In the midst of IPO week we have to add another name to our future debuts list, namely Chime, which announced a huge new round of capital today. The $485 million Series F values the consumer fintech giant at $14.5 billion, a huge figure given that Chime was most recently worth $5.8 billion after raising $700 million last December.
Even more stark is the company’s $1.5 billion valuation set in early 2019. From $1.5 billion to $14.5 billion in less than two years is quite a run for any startup. Powering the latest round there were a host of familiar names, including Tiger, ICONIQ and General Atlantic, along with Dragoneer and DST Global. Names I’m less familiar with like Whale Rock Capital and Access Technology Ventures also took part.
Tucked inside a CNBC article that broke the story was news that Chime is now EBITDA profitable and could be “IPO-ready” in its CEO’s eyes in around a year’s time.
TechCrunch reached out to Chime for clarification on the EBITDA point, asking if the figure is adjusted or not, as many EBTIDA metrics remove the cost of share-based compensation given to their employees. According to Chime, the metric is “true EBITDA,” to which we award an extra five points. In response to a growth question, Chime said that its “transaction and top-line” has tripled compared to the year-ago period.
The Chime round and news of its nascent, non-GAAP profitability comes on the heels of a grip of reports on the financial health of a number of European neobanks, or challenger banks as they are often called. The numbers showed huge growth, and steep losses.
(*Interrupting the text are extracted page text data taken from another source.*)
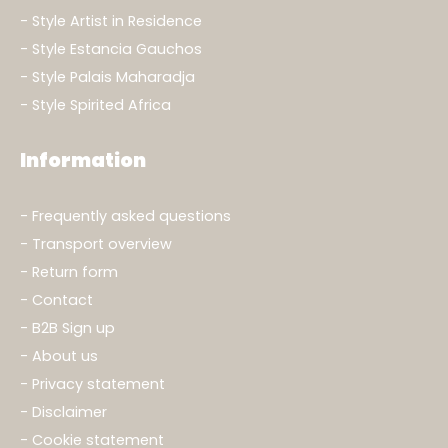
Style Artist in Residence
Style Estancia Gauchos
Style Palais Maharadja
Style Spirited Africa
Information
Frequently asked questions
Transport overview
Return form
Contact
B2B Sign up
About us
Privacy statement
Disclaimer
Cookie statement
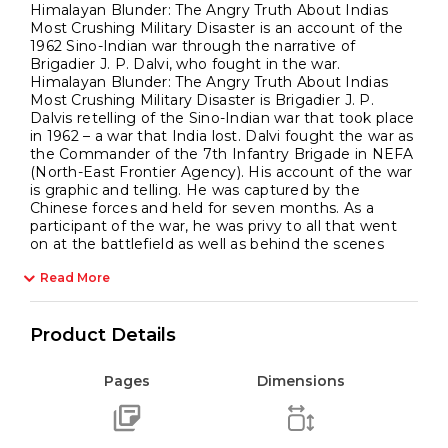
Himalayan Blunder: The Angry Truth About Indias
Most Crushing Military Disaster is an account of the
1962 Sino-Indian war through the narrative of
Brigadier J. P. Dalvi, who fought in the war.
Himalayan Blunder: The Angry Truth About Indias
Most Crushing Military Disaster is Brigadier J. P.
Dalvis retelling of the Sino-Indian war that took place
in 1962 – a war that India lost. Dalvi fought the war as
the Commander of the 7th Infantry Brigade in NEFA
(North-East Frontier Agency). His account of the war
is graphic and telling. He was captured by the
Chinese forces and held for seven months. As a
participant of the war, he was privy to all that went
on at the battlefield as well as behind the scenes
Read More
Product Details
Pages
Dimensions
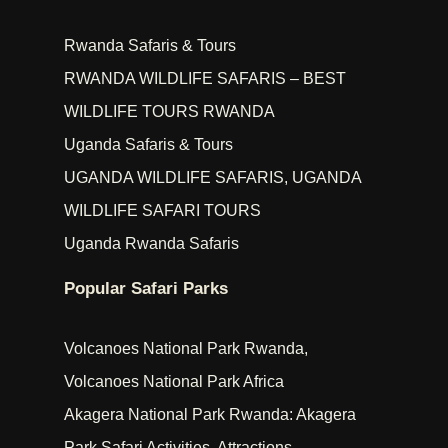
Rwanda Safaris & Tours
RWANDA WILDLIFE SAFARIS – BEST
WILDLIFE TOURS RWANDA
Uganda Safaris & Tours
UGANDA WILDLIFE SAFARIS, UGANDA
WILDLIFE SAFARI TOURS
Uganda Rwanda Safaris
Popular Safari Parks
Volcanoes National Park Rwanda,
Volcanoes National Park Africa
Akagera National Park Rwanda: Akagera
Park Safari Activities, Attractions,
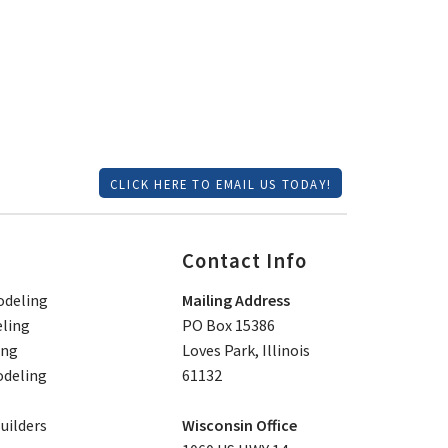
CLICK HERE TO EMAIL US TODAY!
Contact Info
deling
Mailing Address
ling
PO Box 15386
ing
Loves Park, Illinois
deling
61132
ilders
Wisconsin Office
If Chime’s numbers hold up when we get its eventual S-1 — start your countdowns — it will be among the healthiest of the startups in its cohort in financial terms, we reckon.
Finally, the company is trying to paint itself as something of a software company, and not a fintech company. This is a move to attract better revenue multiples when it comes time to defend its new $14.5 billion valuation. Software companies have flat-out bonkers multiples these days, as evinced by the blockbuster Snowflake debut.
Here’s how Chime thinks of itself, via CNBC:
“We’re more like a consumer software company than a bank,” Britt said. “It’s more a transaction-based, processing-based business model that is highly predictable, highly recurring and highly profitable.”
The key phrases there are “software company” and “highly predictable, highly recurring and highly profitable.” In effect Chime will argue that interchange revenues should fit under the SaaS umbrella given their regularity. Investors will decide how to view that pitch. If it works, maybe fintechs are more valuable than expected. And those fintechs with obvious SaaS components, like Acorns, could be sitting pretty when it comes to making the fintech versus SaaS argument.
Regardless, it’s another huge round for Chime, which makes it a good day for the highly-valued fintech sector.